A defining lesson in hardware risk.

(39:00) Why hardware is a hits-driven business

Consumer hardware isn’t predictable.

Success depends on:

  • Launch moments

  • Seasonal demand (e.g., holidays)

  • Cultural relevance

Miss slightly—and the consequences are massive.

(40:30) A new approach: sustainability over growth

Eric’s new goal isn’t to build a massive company.

It’s to build a sustainable one:

  • Small team

  • Controlled production

  • Profitable at low scale

(41:00) AI and the future of wearables

Eric sees AI as useful—but not the core value.

Features like ChatGPT on your wrist are interesting, but the primary job of the device remains simple utility.

Key Takeaways for Founders

Authenticity beats polish
Simple, honest messaging can outperform expensive marketing.

Hardware success depends on timing and narrative
Momentum and storytelling matter as much as the product.

Inventory is the biggest risk in hardware
Overproduction can kill even successful companies.

You don’t need venture capital to build great products
Alternative models can be more sustainable—and enjoyable.

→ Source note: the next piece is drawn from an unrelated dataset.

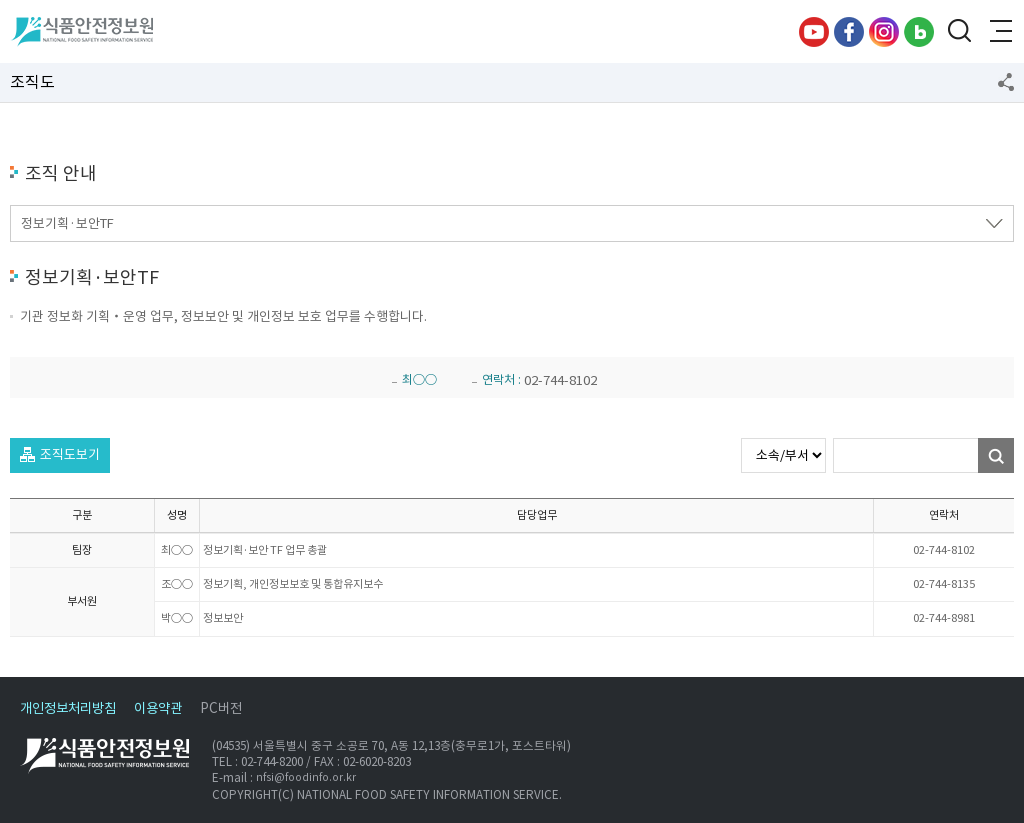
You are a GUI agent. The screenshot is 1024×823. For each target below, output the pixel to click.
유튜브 (814, 32)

Build for yourself (if you truly understand the user)
Strong product intuition can replace traditional market research.

Scale is optional—but sustainability isn’t
A smaller, profitable business can outperform a large, fragile one.

About the Guest

Eric Migicovsky is the founder of Pebble, one of the first smartwatches, which raised over $10M on Kickstarter and helped define the category.

He later sold Pebble to Fitbit and worked as a partner at Y Combinator. He is now building Core Devices, a new hardware company focused on simple, functional consumer products.